Desiigner singles chronology
|  | "Panda" (2015) | "Champions" (2016) |

Music video
- "Panda" on YouTube

= Panda (song) =

"Panda" is the debut single by American rapper Desiigner. The song premiered in December 2015 and was released for digital download on the iTunes Store as a single, before being re-released on February 26, 2016. The song was written by Desiigner and the track's producer was Menace. "Panda" was heavily sampled by GOOD Music labelmate and founder Kanye West for "Pt. 2", a song on West's seventh studio album The Life of Pablo, and inspired a number of remixes. The single received a nomination for Best Rap Performance at the 59th Annual Grammy Awards. A music video was released on May 10, 2016. It was nominated for Best Hip Hop Video at the 2016 MTV Video Music Awards. It was Billboard magazine's number-one rap song of 2016, taking the top spot on the Billboard Year-End Hot Rap Songs of 2016 chart.

==Composition==
"Panda" is a hip hop and trap song. The hook was written about a white BMW X6, a luxury SUV which he likens to the appearance of a panda bear. The black X6 is compared to a phantom. "I'm just putting it in a greater way of how I say and the way I live." Desiigner discovered the song's beat on YouTube, which was produced by up-and-coming Rochdale-based producer Menace. Menace has stated the track takes influence from the UK grime scene.

==Critical reception==
Rolling Stone named "Panda" one of the 30 best songs of the first half of 2016, writing "The Future-esque rapping and menacing trap beat that underlies 'Pandas ridiculous repetition were already making Internet waves, but a prominent sample on Kanye West's The Life of Pablo made Desiigner a fixture everywhere from car stereos to Vogue shoots." Billboard ranked "Panda" at number 24 on their "100 Best Pop Songs of 2016" list: "Visions of a black-and-white BMW X6 sparked Desiigner's breakout joyride anthem 'Panda'. The Brooklyn upstart's spazzy, high-octane bars may have required a Genius.com lyric video to decipher, but the energy was so contagious that Kanye West had to tap the melodic G.O.O.D. Music MC's smash for his own zeitgeist-capturing album." Pitchfork listed "Panda" on their ranking of the 100 best songs of 2016 at number 56.

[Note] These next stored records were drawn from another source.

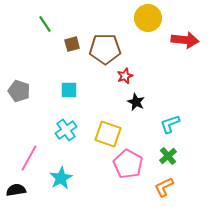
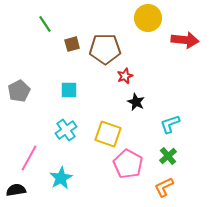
gray pentagon: rotated 25 degrees clockwise
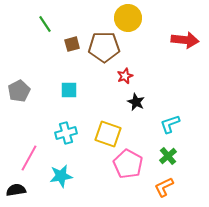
yellow circle: moved 20 px left
brown pentagon: moved 1 px left, 2 px up
cyan cross: moved 3 px down; rotated 20 degrees clockwise
cyan star: moved 2 px up; rotated 20 degrees clockwise
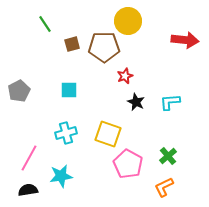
yellow circle: moved 3 px down
cyan L-shape: moved 22 px up; rotated 15 degrees clockwise
black semicircle: moved 12 px right
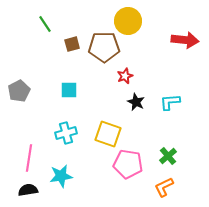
pink line: rotated 20 degrees counterclockwise
pink pentagon: rotated 20 degrees counterclockwise
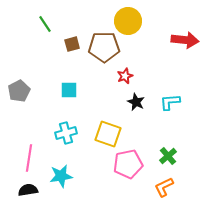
pink pentagon: rotated 20 degrees counterclockwise
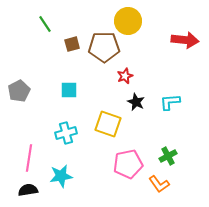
yellow square: moved 10 px up
green cross: rotated 12 degrees clockwise
orange L-shape: moved 5 px left, 3 px up; rotated 100 degrees counterclockwise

==Commercial performance==
"Panda" debuted at number 96 on the US Billboard Hot 100 for the chart issue dated March 12, 2016, and reached the top five in its seventh week. On its ninth week, "Panda" reached number one on the Hot 100 for the chart dated May 7, 2016, ending the nine-week reign of "Work" by Rihanna featuring Drake. The feat ended a record-setting 41-week streak of non-Americans topping the chart. It stayed at number one for two weeks, until it was replaced by "One Dance" by Drake featuring Wizkid and Kyla on the chart issue dated May 21, 2016. Desiigner was the first rapper to crown the Hot 100 with a debut chart entry since Iggy Azalea arrived with "Fancy" (featuring Charli XCX), which ruled for seven weeks beginning June 7, 2014.

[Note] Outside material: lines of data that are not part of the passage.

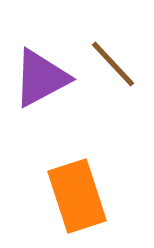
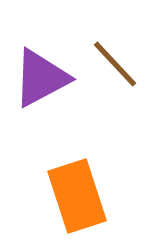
brown line: moved 2 px right
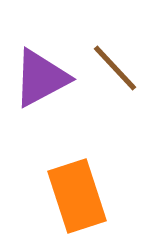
brown line: moved 4 px down
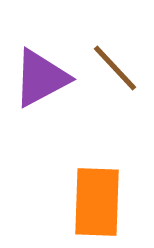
orange rectangle: moved 20 px right, 6 px down; rotated 20 degrees clockwise
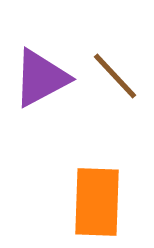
brown line: moved 8 px down
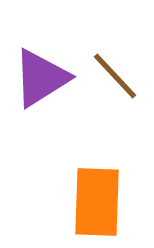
purple triangle: rotated 4 degrees counterclockwise
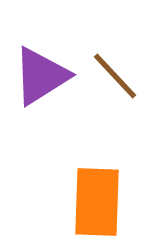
purple triangle: moved 2 px up
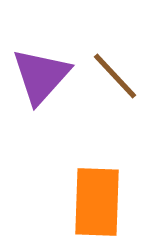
purple triangle: rotated 16 degrees counterclockwise
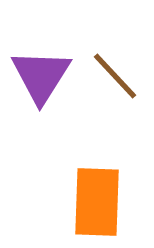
purple triangle: rotated 10 degrees counterclockwise
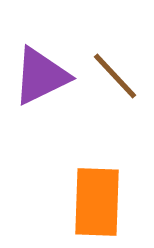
purple triangle: rotated 32 degrees clockwise
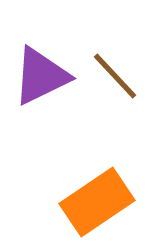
orange rectangle: rotated 54 degrees clockwise
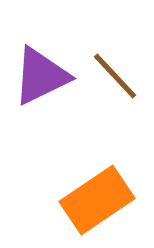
orange rectangle: moved 2 px up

At 18 years and 11 months old, Desiigner was the youngest artist to top the Hot 100 since Lorde, who was 16 years and 11 months old when "Royals" assumed the top spot (for nine weeks) on October 12, 2013. The song spent seventeen weeks in the top ten of the Hot 100 before dropping out. It also reached number one on Hot R&B/Hip-Hop Songs. Among the Hot 100's component charts, "Panda" peaked at number 2 on Digital Songs and 10 on Radio Songs, and topped Streaming Songs. As of December 2016, it has sold 1,524,000 copies in the United States. The song had the most on demand streams (audio and video combined) in the US in 2016 (791,000).

==Remixes, samples and media usage==
"Panda" has been unofficially remixed several times by various rappers, including T-Pain, Lil Mama, Uncle Murda, Montana of 300, Dave East, Lupe Fiasco, Futuristic, Meek Mill, Lil' Kim, Cupcakke, Maino, Kash Doll, Fabolous, Joyner Lucas and Fat Trel among others.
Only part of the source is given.